- Opening Delimiter -

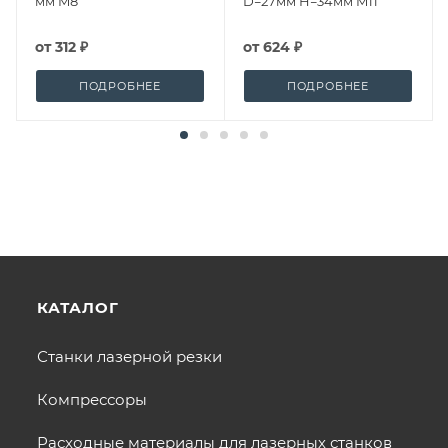
мм M8
D=27мм H=34мм M11
от
312 ₽
от
624 ₽
ПОДРОБНЕЕ
ПОДРОБНЕЕ
КАТАЛОГ
Станки лазерной резки
Компрессоры
Расходные материалы для лазерных станков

- Closing Delimiter -

_Exercise aim:_ Repeat, exactly and in full, every entry in the data, but not the pictures.

_Expected answer:_
мм M8
D=27мм H=34мм M11
от
312 ₽
от
624 ₽
ПОДРОБНЕЕ
ПОДРОБНЕЕ
КАТАЛОГ
Станки лазерной резки
Компрессоры
Расходные материалы для лазерных станков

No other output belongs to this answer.